Word for word, copy the line containing "Hi Chris, your reply didn’t" and each line after it in the records below, ending with the last line.

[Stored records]
════

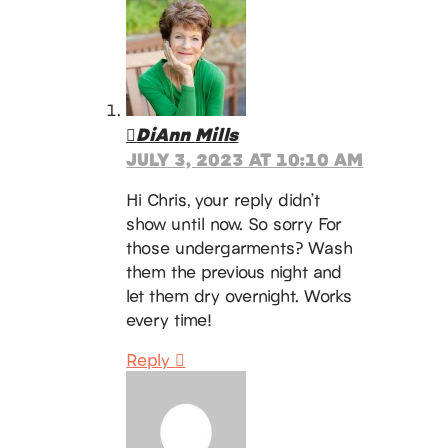
DiAnn Mills
JULY 3, 2023 AT 10:10 AM
Hi Chris, your reply didn’t
show until now. So sorry For
those undergarments? Wash
them the previous night and
let them dry overnight. Works
every time!
Reply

════

- _EXERCISE RESULT_
Hi Chris, your reply didn’t
show until now. So sorry For
those undergarments? Wash
them the previous night and
let them dry overnight. Works
every time!
Reply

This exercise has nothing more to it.